À l’intérieur des remparts

La Ciudad Amurallada est assez petite pour être parcourue entièrement à pied en une heure et assez dense pour qu’on y passe des jours sans l’épuiser. Les rues résidentielles et commerciales — la Calle del Santísimo, la Calle de las Damas, le couloir qui monte vers la Plaza de Bolívar — sont bordées de demeures coloniales dont les balcons débordent de bougainvillées magenta et violettes. L’odeur est un mélange particulier : l’air salé de la Caraïbe à deux blocs de là, quelque chose qui frit dans l’huile de coco, la légère douceur des fleurs. À sept heures du soir, les places se remplissent de familles, de vendeurs et de couples, et les restaurants aux bougies commencent à dresser leurs tables sur les pavés.

Lia a trouvé un chariot de fritanga près de la Plaza de Trinidad notre deuxième soir et est revenue avec un cornet en papier de carimañolas frites — du manioc farci à la viande de bœuf épicée — tellement bonnes que nous y sommes retournés chaque soir ensuite. Le chariot était tenu par une femme qui semblait s’amuser de notre incapacité à nous modérer.

À quoi servent vraiment les remparts

J’avais supposé que les remparts étaient principalement décoratifs, à la manière dont la plupart des fortifications qui ont survécu le sont devenues. Ils ne le sont pas. Monter au sommet des Murallas au coucher du soleil, parcourir le circuit au-dessus de la Caraïbe avec la vieille ville dans le dos et l’eau ouverte devant, il devient clair que Cartagena a passé trois siècles à craindre genuinement les pirates. Le Castillo San Felipe de Barajas, l’énorme forteresse sur la colline juste hors les murs, est la construction militaire coloniale espagnole la plus complète des Amériques — un labyrinthe de rampes, de tunnels et de batteries qui ne fut jamais pris.
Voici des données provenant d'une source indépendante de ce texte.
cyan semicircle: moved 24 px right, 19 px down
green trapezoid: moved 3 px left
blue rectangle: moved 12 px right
Parcourir ses passages souterrains avec seulement une lampe de poche ressemblait davantage à de l’archéologie qu’au tourisme.
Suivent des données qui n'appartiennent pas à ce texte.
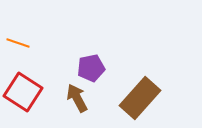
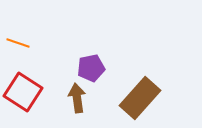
brown arrow: rotated 20 degrees clockwise
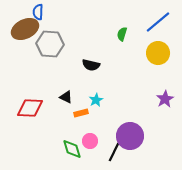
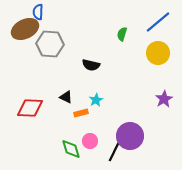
purple star: moved 1 px left
green diamond: moved 1 px left
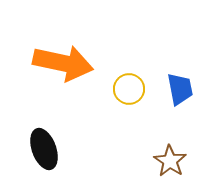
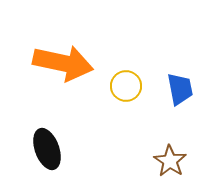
yellow circle: moved 3 px left, 3 px up
black ellipse: moved 3 px right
La découverte inattendue est arrivée le troisième jour : une petite porte dans un mur près du Barrio Getsemaní — le quartier juste hors des remparts, plus habité et moins poli que l’intérieur — donnait sur une galerie dans une cour pleine de plantes que je n’aurais jamais trouvée sans suivre un chat du quartier qui s’y faufilait. Le travail exposé à l’intérieur était sérieux et la femme qui gérait l’espace parlait de la scène artistique contemporaine de Cartagena avec une urgence qui n’avait rien à voir avec les touristes. Le contraste avec les façades coloniales parfaitement restaurées à vingt mètres de là était déstabilisant dans le meilleur sens du terme.

L’eau qui entoure tout

Cartagena est une ville définie par son rapport à l’eau — la Caraïbe au nord, la Ciénaga de las Ánimas au sud, la baie à l’ouest. Prendre un taxi nautique vers les Islas del Rosario pour une journée, ou simplement s’asseoir au bord des remparts le soir à regarder les pélicans chasser dans les dernières lueurs, rappelle que toute l’histoire, la beauté et le bruit de la ville existent sur une étroite bande de terre cernée par la mer. Il y a une humilité dans cette géographie que l’architecture confiante de la ville n’affiche pas toujours.

Quand y aller : De décembre à avril, c’est la saison sèche — ciels dégagés, humidité moindre et les soirées les plus agréables pour se promener. Évitez la Semaine Sainte et le Hay Festival en janvier si vous voulez trouver une chambre sans planifier trois mois à l’avance.